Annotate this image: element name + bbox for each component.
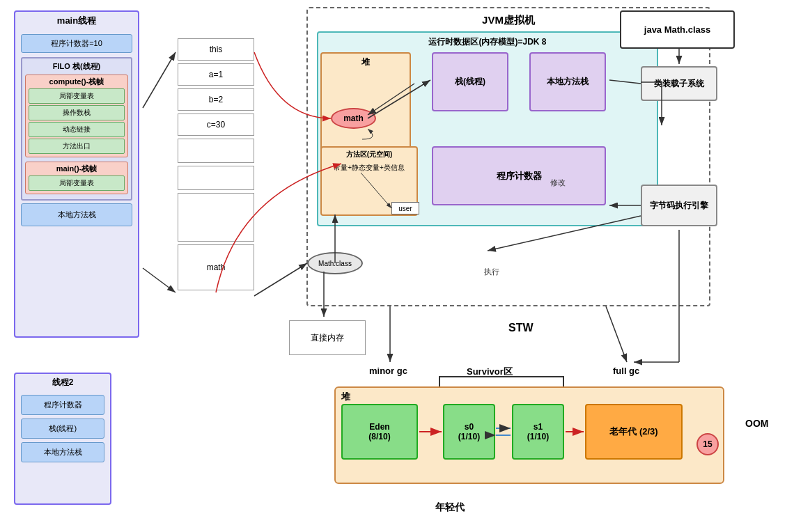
bytecode-exec-label: 字节码执行引擎 <box>650 200 708 212</box>
minor-gc-label: minor gc <box>369 366 407 376</box>
method-area-title: 方法区(元空间) <box>322 148 417 162</box>
main-frame-title: main()-栈帧 <box>29 164 125 174</box>
stack-vars-panel: this a=1 b=2 c=30 math <box>178 38 254 293</box>
main-thread-box: main线程 程序计数器=10 FILO 栈(线程) compute()-栈帧 … <box>14 10 139 338</box>
old-gen-text: 老年代 (2/3) <box>609 425 657 438</box>
full-gc-label: full gc <box>613 366 639 376</box>
native-methods-jvm: 本地方法栈 <box>529 52 606 111</box>
eden-label: Eden <box>369 422 389 432</box>
frame-item-operand-stack: 操作数栈 <box>29 105 125 120</box>
filo-section: FILO 栈(线程) compute()-栈帧 局部变量表 操作数栈 动态链接 … <box>21 57 132 201</box>
stack-var-b: b=2 <box>178 88 254 111</box>
svg-line-3 <box>143 52 176 108</box>
direct-memory-box: 直接内存 <box>289 320 366 355</box>
heap-inner-title: 堆 <box>322 54 410 71</box>
stack-var-empty2 <box>178 166 254 190</box>
oom-label: OOM <box>745 418 768 429</box>
math-oval: math <box>331 108 376 129</box>
stack-var-a: a=1 <box>178 63 254 86</box>
svg-line-4 <box>143 268 176 292</box>
s1-ratio: (1/10) <box>527 432 549 441</box>
main-native-methods: 本地方法栈 <box>21 203 132 226</box>
method-area-content: 常量+静态变量+类信息 <box>322 162 417 174</box>
java-math-class-box: java Math.class <box>620 10 735 49</box>
thread2-stack: 栈(线程) <box>21 418 104 439</box>
s0-ratio: (1/10) <box>458 432 480 441</box>
stack-var-empty3 <box>178 193 254 242</box>
svg-line-16 <box>606 306 627 362</box>
frame-item-method-exit: 方法出口 <box>29 139 125 154</box>
s0-label: s0 <box>465 422 474 432</box>
s0-box: s0 (1/10) <box>443 404 495 460</box>
frame-item-dynamic-link: 动态链接 <box>29 122 125 137</box>
fifteen-circle: 15 <box>696 433 719 455</box>
old-gen-label: 老年代 (2/3) <box>609 425 657 438</box>
filo-title: FILO 栈(线程) <box>25 61 128 72</box>
bytecode-exec: 字节码执行引擎 <box>641 185 717 226</box>
s1-box: s1 (1/10) <box>512 404 564 460</box>
compute-frame: compute()-栈帧 局部变量表 操作数栈 动态链接 方法出口 <box>25 75 128 157</box>
main-frame: main()-栈帧 局部变量表 <box>25 162 128 194</box>
thread2-title: 线程2 <box>15 374 110 391</box>
frame-item-local-vars: 局部变量表 <box>29 88 125 104</box>
eden-box: Eden (8/10) <box>341 404 418 460</box>
thread2-native: 本地方法栈 <box>21 442 104 462</box>
thread2-prog-counter: 程序计数器 <box>21 395 104 415</box>
modify-label: 修改 <box>550 178 566 188</box>
eden-ratio: (8/10) <box>368 432 390 441</box>
main-prog-counter: 程序计数器=10 <box>21 34 132 53</box>
thread2-box: 线程2 程序计数器 栈(线程) 本地方法栈 <box>14 373 111 505</box>
main-thread-title: main线程 <box>15 12 138 30</box>
main-frame-local-vars: 局部变量表 <box>29 175 125 191</box>
stack-var-math: math <box>178 244 254 290</box>
stack-var-c: c=30 <box>178 114 254 136</box>
runtime-title: 运行时数据区(内存模型)=JDK 8 <box>318 33 657 52</box>
s1-label: s1 <box>534 422 543 432</box>
stw-label: STW <box>508 322 534 334</box>
svg-line-5 <box>254 263 307 296</box>
stack-var-empty1 <box>178 139 254 163</box>
diagram-container: main线程 程序计数器=10 FILO 栈(线程) compute()-栈帧 … <box>0 0 794 532</box>
young-gen-label: 年轻代 <box>435 501 465 514</box>
user-label-method: user <box>391 202 419 214</box>
stack-var-this: this <box>178 38 254 61</box>
stack-thread-jvm: 栈(线程) <box>432 52 508 111</box>
old-gen-box: 老年代 (2/3) <box>585 404 683 460</box>
math-class-oval: Math.class <box>307 252 363 274</box>
execute-label: 执行 <box>484 267 499 277</box>
compute-frame-title: compute()-栈帧 <box>29 77 125 87</box>
prog-counter-jvm: 程序计数器 <box>432 146 606 205</box>
class-loader: 类装载子系统 <box>641 66 717 101</box>
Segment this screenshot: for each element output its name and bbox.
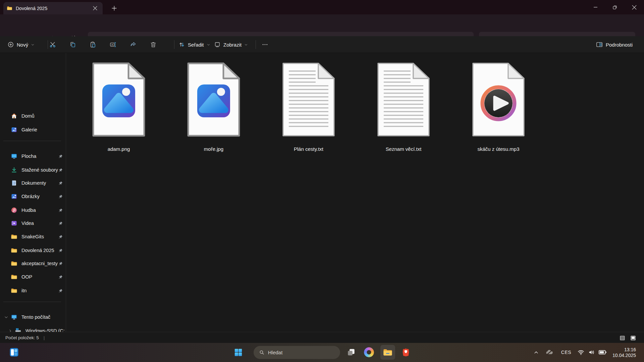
close-window-button[interactable]	[625, 0, 644, 14]
more-options-button[interactable]	[259, 39, 271, 51]
chevron-up-icon	[534, 350, 539, 355]
copilot-button[interactable]	[362, 346, 376, 359]
sidebar-item-akceptacni-testy[interactable]: akceptacni_testy	[1, 257, 64, 270]
title-bar: Dovolená 2025	[0, 0, 644, 14]
copy-icon	[69, 41, 76, 48]
brave-browser-button[interactable]	[399, 346, 413, 359]
new-label: Nový	[17, 42, 28, 48]
restore-icon	[612, 5, 617, 10]
onedrive-status-button[interactable]	[544, 346, 555, 359]
pin-icon	[58, 275, 63, 280]
file-adam-png[interactable]: adam.png	[78, 62, 159, 152]
share-button[interactable]	[127, 39, 139, 51]
delete-button[interactable]	[147, 39, 159, 51]
sidebar-item-home[interactable]: Domů	[1, 109, 64, 123]
details-view-toggle[interactable]	[618, 334, 627, 342]
folder-icon	[11, 287, 17, 294]
cut-icon	[49, 41, 56, 48]
pin-icon	[58, 181, 63, 186]
wifi-icon	[577, 349, 585, 356]
view-icon	[214, 41, 221, 48]
audio-file-icon	[471, 62, 526, 137]
folder-icon	[11, 233, 17, 240]
start-button[interactable]	[231, 346, 245, 359]
thumbnail-view-toggle[interactable]	[629, 334, 637, 342]
videos-icon	[11, 220, 17, 227]
pin-icon	[58, 208, 63, 213]
volume-button[interactable]	[587, 346, 597, 359]
item-count: Počet položek: 5	[5, 335, 39, 340]
cut-button[interactable]	[47, 39, 59, 51]
sidebar-item-gallery[interactable]: Galerie	[1, 123, 64, 136]
close-icon	[632, 5, 637, 10]
tray-time: 13:16	[624, 347, 636, 353]
sidebar-item-snakegits[interactable]: SnakeGits	[1, 230, 64, 243]
pin-icon	[58, 288, 63, 293]
expand-chevron[interactable]	[1, 315, 11, 319]
sidebar-item-downloads[interactable]: Stažené soubory	[1, 163, 64, 177]
brave-icon	[401, 348, 411, 357]
minimize-button[interactable]	[586, 0, 605, 14]
windows-logo-icon	[234, 348, 243, 357]
hidden-icons-button[interactable]	[531, 346, 541, 359]
file-plan-cesty-txt[interactable]: Plán cesty.txt	[268, 62, 349, 152]
sidebar-item-pictures[interactable]: Obrázky	[1, 190, 64, 203]
chevron-down-icon	[31, 43, 35, 47]
wifi-button[interactable]	[576, 346, 586, 359]
file-name: Plán cesty.txt	[294, 146, 323, 152]
sidebar-item-music[interactable]: Hudba	[1, 203, 64, 217]
list-view-icon	[619, 335, 626, 341]
sidebar-item-this-pc[interactable]: Tento počítač	[1, 310, 64, 324]
new-tab-button[interactable]	[109, 3, 119, 13]
file-skacu-z-utesu-mp3[interactable]: skáču z útesu.mp3	[458, 62, 539, 152]
folder-icon	[7, 5, 12, 11]
text-file-icon	[376, 62, 431, 137]
battery-icon	[598, 348, 607, 357]
sidebar-item-desktop[interactable]: Plocha	[1, 149, 64, 163]
tab-title: Dovolená 2025	[16, 6, 91, 11]
taskbar: Hledat CES	[0, 343, 644, 362]
explorer-tab[interactable]: Dovolená 2025	[3, 2, 103, 14]
pin-icon	[58, 221, 63, 226]
thumbnail-view-icon	[630, 335, 636, 341]
rename-button[interactable]: A	[107, 39, 119, 51]
plus-icon	[112, 6, 117, 11]
file-explorer-button[interactable]	[380, 345, 395, 360]
paste-button[interactable]	[87, 39, 99, 51]
sort-button[interactable]: Seřadit	[176, 39, 213, 51]
ellipsis-icon	[262, 41, 268, 48]
download-icon	[11, 167, 17, 173]
details-label: Podrobnosti	[606, 42, 633, 48]
file-more-jpg[interactable]: moře.jpg	[173, 62, 254, 152]
file-seznam-veci-txt[interactable]: Seznam věcí.txt	[363, 62, 444, 152]
desktop-icon	[11, 153, 17, 160]
view-button[interactable]: Zobrazit	[211, 39, 251, 51]
file-name: Seznam věcí.txt	[386, 146, 422, 152]
file-list-area[interactable]: adam.png moře.jpg Plán cesty.txt Seznam …	[66, 53, 644, 332]
battery-button[interactable]	[597, 346, 608, 359]
pin-icon	[58, 234, 63, 239]
chevron-down-icon	[4, 315, 8, 319]
sidebar-separator	[3, 302, 61, 302]
new-button[interactable]: Nový	[5, 39, 37, 51]
command-toolbar: Nový A	[0, 36, 644, 53]
sidebar-item-itn[interactable]: itn	[1, 284, 64, 297]
sidebar-item-dovolena-2025[interactable]: Dovolená 2025	[1, 244, 64, 257]
paste-icon	[90, 41, 96, 48]
restore-button[interactable]	[605, 0, 625, 14]
widgets-button[interactable]	[7, 346, 21, 359]
file-name: skáču z útesu.mp3	[477, 146, 519, 152]
copy-button[interactable]	[67, 39, 79, 51]
task-view-button[interactable]	[344, 346, 358, 359]
trash-icon	[150, 41, 157, 48]
language-indicator[interactable]: CES	[560, 346, 573, 359]
sidebar-item-videos[interactable]: Videa	[1, 217, 64, 230]
details-pane-button[interactable]: Podrobnosti	[593, 39, 635, 51]
sidebar-item-documents[interactable]: Dokumenty	[1, 176, 64, 190]
pictures-icon	[11, 193, 17, 200]
tab-close-button[interactable]	[91, 4, 99, 13]
file-name: adam.png	[108, 146, 130, 152]
taskbar-search[interactable]: Hledat	[254, 346, 340, 359]
clock[interactable]: 13:16 10.04.2025	[612, 343, 636, 362]
sidebar-item-oop[interactable]: OOP	[1, 270, 64, 284]
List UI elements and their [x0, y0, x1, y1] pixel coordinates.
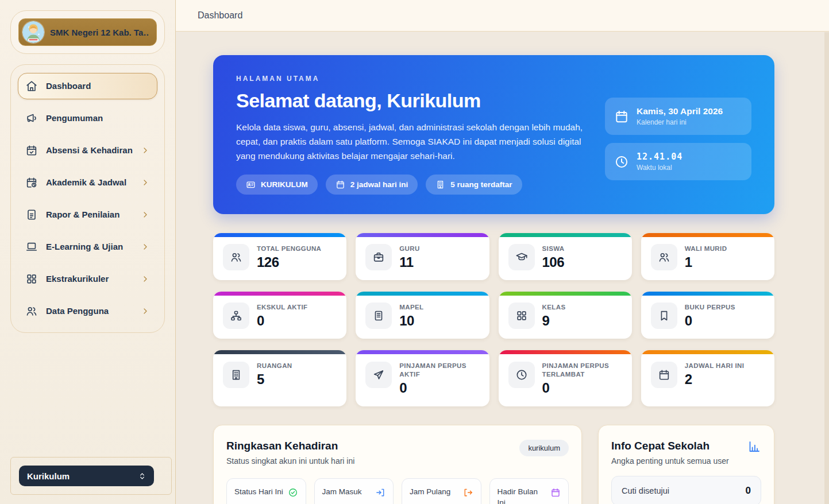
grid-icon: [508, 303, 535, 329]
stat-accent-bar: [499, 292, 632, 296]
stat-value: 126: [257, 254, 321, 270]
sidebar: SMK Negeri 12 Kab. Ta… Dashboard Pengumu…: [0, 0, 176, 504]
stat-card-ekskul-aktif[interactable]: EKSKUL AKTIF 0: [213, 292, 346, 339]
calendar-icon: [550, 487, 561, 498]
banner-description: Kelola data siswa, guru, absensi, jadwal…: [236, 120, 588, 163]
stat-label: RUANGAN: [257, 362, 292, 370]
schedule-badge[interactable]: 2 jadwal hari ini: [326, 175, 418, 195]
stats-grid: TOTAL PENGGUNA 126 GURU 11: [213, 233, 774, 406]
stat-accent-bar: [356, 350, 489, 354]
welcome-banner-left: HALAMAN UTAMA Selamat datang, Kurikulum …: [236, 75, 588, 195]
file-lines-icon: [25, 208, 38, 221]
stat-value: 5: [257, 371, 292, 387]
paper-plane-icon: [365, 362, 392, 388]
attendance-card-jam-masuk[interactable]: Jam Masuk -: [314, 478, 394, 504]
sidebar-item-label: E-Learning & Ujian: [46, 242, 133, 253]
stat-card-pinjaman-perpus-aktif[interactable]: PINJAMAN PERPUS AKTIF 0: [356, 350, 489, 406]
sidebar-item-elearning-ujian[interactable]: E-Learning & Ujian: [18, 234, 157, 260]
stat-label: TOTAL PENGGUNA: [257, 245, 321, 253]
sidebar-nav: Dashboard Pengumuman Absensi & Kehadiran…: [10, 64, 165, 333]
content-area: HALAMAN UTAMA Selamat datang, Kurikulum …: [176, 32, 829, 504]
grid-icon: [25, 273, 38, 285]
stat-value: 0: [399, 380, 479, 396]
attendance-card-hadir-bulan-ini[interactable]: Hadir Bulan Ini 0: [489, 478, 569, 504]
sidebar-item-dashboard[interactable]: Dashboard: [18, 73, 157, 99]
stat-card-siswa[interactable]: SISWA 106: [499, 233, 632, 280]
stat-accent-bar: [356, 233, 489, 237]
stat-value: 0: [257, 313, 308, 329]
welcome-banner: HALAMAN UTAMA Selamat datang, Kurikulum …: [213, 55, 774, 214]
attendance-subtitle: Status singkat akun ini untuk hari ini: [226, 456, 354, 466]
stat-accent-bar: [641, 350, 774, 354]
attendance-card-status-hari-ini[interactable]: Status Hari Ini Tidak: [226, 478, 306, 504]
attendance-card-label: Status Hari Ini: [234, 487, 283, 497]
sidebar-footer: Kurikulum: [10, 457, 172, 495]
stat-value: 0: [685, 313, 735, 329]
calendar-clock-icon: [25, 176, 38, 189]
quick-info-row-cuti: Cuti disetujui 0: [611, 476, 761, 504]
stat-card-total-pengguna[interactable]: TOTAL PENGGUNA 126: [213, 233, 346, 280]
stat-card-mapel[interactable]: MAPEL 10: [356, 292, 489, 339]
date-card-label: Kalender hari ini: [637, 118, 723, 126]
stat-card-buku-perpus[interactable]: BUKU PERPUS 0: [641, 292, 774, 339]
sign-out-icon: [463, 487, 473, 498]
stat-card-wali-murid[interactable]: WALI MURID 1: [641, 233, 774, 280]
topbar: Dashboard: [176, 0, 829, 32]
sidebar-item-akademik-jadwal[interactable]: Akademik & Jadwal: [18, 169, 157, 196]
school-avatar: [22, 21, 44, 43]
role-select[interactable]: Kurikulum: [19, 466, 154, 486]
quick-info-subtitle: Angka penting untuk semua user: [611, 456, 729, 466]
stat-label: PINJAMAN PERPUS TERLAMBAT: [542, 362, 622, 379]
home-icon: [25, 80, 38, 92]
schedule-badge-label: 2 jadwal hari ini: [350, 180, 408, 189]
building-icon: [435, 180, 445, 189]
building-icon: [223, 362, 249, 388]
check-circle-icon: [288, 487, 298, 498]
sidebar-item-pengumuman[interactable]: Pengumuman: [18, 105, 157, 131]
sidebar-item-ekstrakurikuler[interactable]: Ekstrakurikuler: [18, 266, 157, 292]
attendance-card-label: Jam Pulang: [410, 487, 450, 497]
stat-label: PINJAMAN PERPUS AKTIF: [399, 362, 479, 379]
stat-card-guru[interactable]: GURU 11: [356, 233, 489, 280]
sidebar-item-rapor-penilaian[interactable]: Rapor & Penilaian: [18, 201, 157, 228]
stat-label: EKSKUL AKTIF: [257, 303, 308, 312]
stat-value: 106: [542, 254, 565, 270]
attendance-card-label: Jam Masuk: [322, 487, 362, 497]
calendar-icon: [336, 180, 345, 189]
sidebar-item-label: Pengumuman: [46, 113, 133, 124]
id-card-icon: [246, 180, 256, 189]
stat-card-ruangan[interactable]: RUANGAN 5: [213, 350, 346, 406]
calendar-icon: [614, 109, 629, 124]
stat-accent-bar: [213, 350, 346, 354]
chevron-right-icon: [141, 274, 150, 284]
calendar-check-icon: [25, 144, 38, 157]
stat-card-jadwal-hari-ini[interactable]: JADWAL HARI INI 2: [641, 350, 774, 406]
page-title: Dashboard: [198, 10, 242, 21]
sidebar-item-data-pengguna[interactable]: Data Pengguna: [18, 298, 157, 324]
stat-value: 10: [399, 313, 423, 329]
welcome-banner-right: Kamis, 30 April 2026 Kalender hari ini 1…: [605, 75, 751, 195]
rooms-badge-label: 5 ruang terdaftar: [450, 180, 512, 189]
users-icon: [223, 244, 249, 270]
users-icon: [651, 244, 677, 270]
clock-icon: [614, 154, 629, 169]
attendance-card-jam-pulang[interactable]: Jam Pulang -: [402, 478, 481, 504]
stat-value: 9: [542, 313, 566, 329]
stat-card-pinjaman-perpus-terlambat[interactable]: PINJAMAN PERPUS TERLAMBAT 0: [499, 350, 632, 406]
school-button[interactable]: SMK Negeri 12 Kab. Ta…: [18, 18, 157, 46]
laptop-icon: [25, 241, 38, 253]
sidebar-item-label: Dashboard: [46, 81, 133, 92]
rooms-badge[interactable]: 5 ruang terdaftar: [426, 175, 522, 195]
attendance-summary-panel: Ringkasan Kehadiran Status singkat akun …: [213, 425, 582, 504]
stat-label: KELAS: [542, 303, 566, 312]
stat-value: 1: [685, 254, 727, 270]
role-badge[interactable]: KURIKULUM: [236, 175, 318, 195]
school-name: SMK Negeri 12 Kab. Ta…: [50, 28, 149, 37]
scrollbar[interactable]: [824, 32, 829, 504]
time-card: 12.41.04 Waktu lokal: [605, 143, 751, 180]
calendar-icon: [651, 362, 677, 388]
stat-card-kelas[interactable]: KELAS 9: [499, 292, 632, 339]
sidebar-item-absensi-kehadiran[interactable]: Absensi & Kehadiran: [18, 137, 157, 164]
clock-icon: [508, 362, 535, 388]
chevrons-up-down-icon: [137, 471, 147, 481]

┄┄┄┄┄┄┄┄┄┄┄┄┄┄┄┄┄┄┄┄

** Work request **
From the data, work out how many lines include the word "eden"; the reply is that number and nothing else.

** Response box **
3